Dans le remake de King vidor, j'ai été frappée à quel point la mise en scène suit visuellement pas à pas l'original. Vidor a néanmoins supprimé le prologue original sur Stephen Dallas. Il faut dire que John Boles est un interprète guindé et qui n'inspire pas beaucoup de sympathie. Le film est re-centré sur Stella/Stanwyck. Contrairement à Belle Bennett, ses circonstances familiales ne sont pas sordides. Son père et son frère travaillent et sa mère s'occupe de la maison. On sent une arriviste qui veut sortir de son milieu. Elle fait de son mieux pour attirer Stephen Dallas en s'habillant avec goût (un goût qu'elle oublie totalement par la suite). Stanwyck est une interprète extraordinaire et c'est elle qui porte le film. Elle-même issue d'une famille pauvre de Brooklyn, elle comprenait bien ce que voulait dire la différence de classe.
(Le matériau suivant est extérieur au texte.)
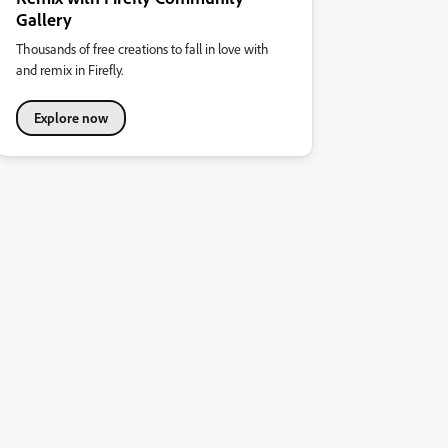
Gallery
Thousands of free creations to fall in love with
and remix in Firefly.
Explore now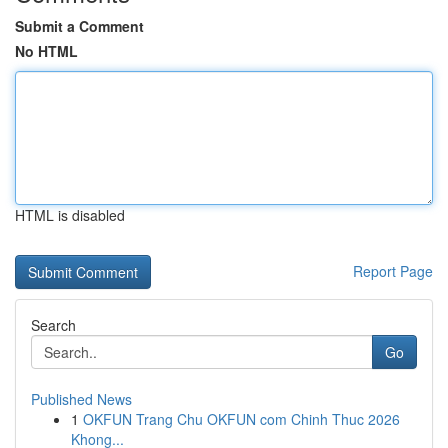
Submit a Comment
No HTML
HTML is disabled
Report Page
Search
Go
Published News
1
OKFUN Trang Chu OKFUN com Chinh Thuc 2026
Khong...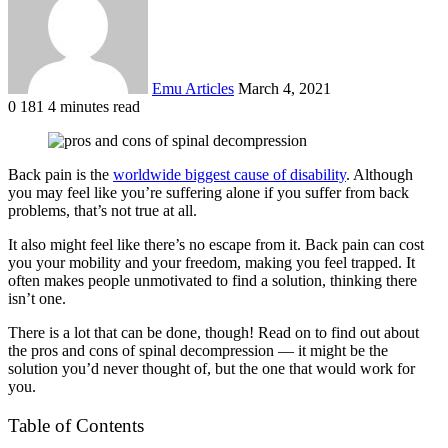
Emu Articles
March 4, 2021
0
181
4 minutes read
Back pain is the
worldwide biggest cause of disability
. Although
you may feel like you’re suffering alone if you suffer from back
problems, that’s not true at all.
It also might feel like there’s no escape from it. Back pain can cost
you your mobility and your freedom, making you feel trapped. It
often makes people unmotivated to find a solution, thinking there
isn’t one.
There is a lot that can be done, though! Read on to find out about
the pros and cons of spinal decompression — it might be the
solution you’d never thought of, but the one that would work for
you.
Table of Contents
Mais, en 1937, la société américaine a évolué. Et le milieu de Stephen Dallas paraît maintenant essentiellement guindé, prétentieux et snob. Le public ne peut qu'être derrière Stella, qui malgré sa vulgarité et son manque de manière, est un personnage sincère et aimant. Quant à Laurel, Anne Shirley -âgée de 19 ans- n'est guère convaincante en gamine de 12-13 ans. Pour Ed Munn, Alan Hale fait son numéro habituel de cabot. Il est un peu moins crasseux que Jean Hersholt. Ce qui frappe de prime abord, c'est l'embourgeoisement du film. Stella a maintenant une bonne (noire) et les décors et costumes sont nettement plus 'riches' que ceux de la version muette qui font dans la sobriété. Evidemment, la garde-robe ridicule de Stella est conservée (et d'ailleurs pas mal copiée sur les costumes de 1925). Mais, on ressent un léger malaise en voyant Stanwyck attifée comme une poule. Un peu plus de sobriété aurait été de mise. Stanwyck paraît trop fine et intelligente pour s'habiller de la sorte alors que Bennett nous présentait une descente aux enfers tout à fait crédible, étant même poussée au suicide par haine de soi (une séquence non reprise dans le remake). Une des scènes principales est reprise à l'identique dans le film de Vidor : Stella va trouver la nouvelle femme de Stephen, Helen Morrison. Elle lui demande prendre sa fille avec elle et de lui permettre ainsi de rejoindre la bonne société.


Le final avec sa fenêtre illuminée montrant le mariage de Laurel avec un fils de bonne société a une tonalité différente dans les deux films. Stanwyck s'éloigne sous la pluie avec un sourire triomphant aux lèvres: si elle n'a pas réussi à monter dans la société, sa fille, elle, l'a fait. Chez King, il n'y a même pas cet optimisme. Stella s'éloigne et disparaît dans l'obscurité.


Pour conclure, ces deux productions reflètent leur époque. En 1925, le film comporte des extérieurs et une partie en studio alors qu'en 1937, tout le film est réalisé en studio. Le premier film est plus naturaliste et une oeuvre de cinéaste. Le second est une production de prestige -très policée- pour faire briller Stanwyck où Vidor n'intervient que fort peu en tant que réalisateur. Il serait bien que MGM nous offre un jour une édition double de ces deux films. On peut toujours rêver! mais en attendant, Stella Dallas (1925) est disponible en DVD-R chez Sunrise Silents.